Moreover, channel checks suggest Sina and Sohu are both likely to see strong ads growth in the second quarter, Zhao adds. Over the long term, online ads are likely to continue taking share from traditional media and should benefit as the 2008 Beijing Olympics boost advertising in China.

The gloomy buzz on WVAS is "insignificant for Sina," Zhao concludes, and investors should consider accumulating shares while the stock's in the doldrums.

Meanwhile, some market watchers believe recent dealmaking in the Chinese airline industry could boost shares of the weaker state-run carriers, which may now be forced to seek outside investors.

Two weeks ago, when highly regarded Hong Kong carrier Cathay Pacific clinched a $1 billion deal to take full control of Hong Kong Dragon Airlines, it also strengthened its relationship with state-run carrier Air China.

As part of the deal, mainland carrier Air China took a 17.5% stake in Cathay and Cathay increased its 10% stake in Air China to 20%.

While the deal should benefit Air China, it leaves China's two other state-run carriers, both loss-making, looking a bit adrift.

But on Thursday, Morgan Stanley upgraded its rating on China Eastern Airlines to an equal weight from an underweight, saying the carrier could be an "attractive stake for foreign airlines looking for access to China's booming aviation market." China Eastern, whose base in the business hub of Shanghai, would likely enhance its appeal, has reportedly been in talks with Singapore Airlines.

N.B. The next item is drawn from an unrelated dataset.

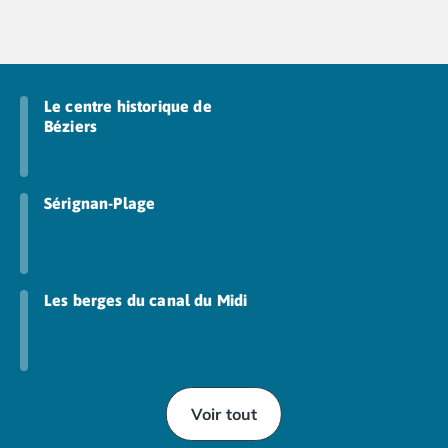
Le centre historique de
Béziers
Sérignan-Plage
Les berges du canal du Midi
Voir tout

Since January 2005, CEA's shares have declined 37% due to higher jet fuel prices and competition.

Lim also upgraded China Southern Airlines to equal weight from underweight, citing valuation. CSA shares have lost nearly a quarter of their value year to do, and he reckons the stock is now fairly valued. However, he said it's less likely to attract an outside investment than China Eastern.

Indeed, China Southern is in the red partly because its state-owned parent company lost money in the stock market, according to local analysts quoted in Chinese economic magazine

Caijing. Caijing

also said two China Southern executives are awaiting prosecution on charges of illegally using corporate funds to make investments.